Exercise aim: Below are the records; locate each line with the word "визи" and copy it.

═════ Information provided

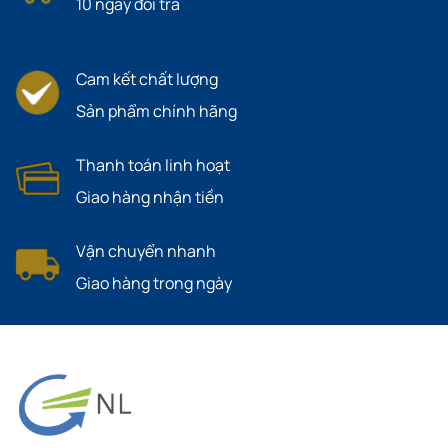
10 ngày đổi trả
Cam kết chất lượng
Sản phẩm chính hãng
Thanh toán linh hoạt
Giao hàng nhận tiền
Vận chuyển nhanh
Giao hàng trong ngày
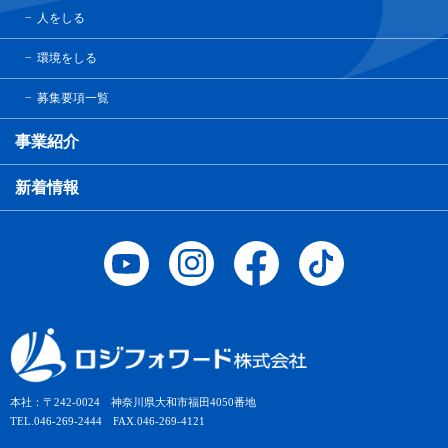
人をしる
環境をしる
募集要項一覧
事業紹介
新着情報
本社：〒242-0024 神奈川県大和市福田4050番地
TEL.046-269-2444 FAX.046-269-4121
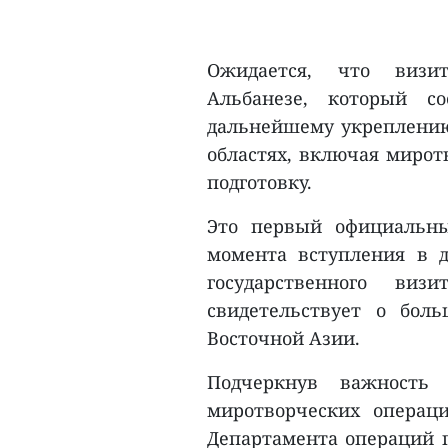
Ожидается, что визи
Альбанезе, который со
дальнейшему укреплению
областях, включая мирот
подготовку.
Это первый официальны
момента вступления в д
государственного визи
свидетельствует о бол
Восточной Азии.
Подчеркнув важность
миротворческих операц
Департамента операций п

══════════
═════ Information provided

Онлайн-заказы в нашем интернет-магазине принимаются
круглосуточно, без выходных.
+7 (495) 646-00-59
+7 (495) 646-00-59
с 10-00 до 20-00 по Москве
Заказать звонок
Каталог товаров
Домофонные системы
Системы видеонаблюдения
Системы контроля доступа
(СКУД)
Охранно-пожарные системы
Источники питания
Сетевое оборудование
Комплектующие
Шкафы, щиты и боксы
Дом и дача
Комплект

══════════
═════ Information provided

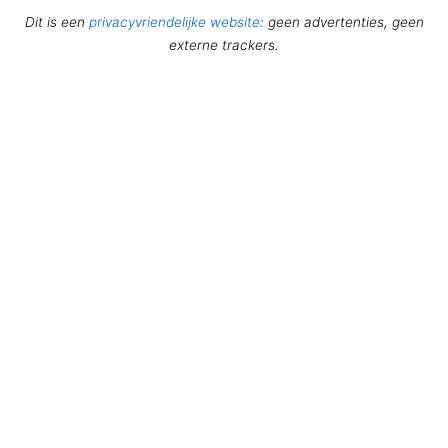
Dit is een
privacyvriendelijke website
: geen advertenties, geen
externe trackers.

══════════

Answer space:
Ожидается, что визи
государственного визи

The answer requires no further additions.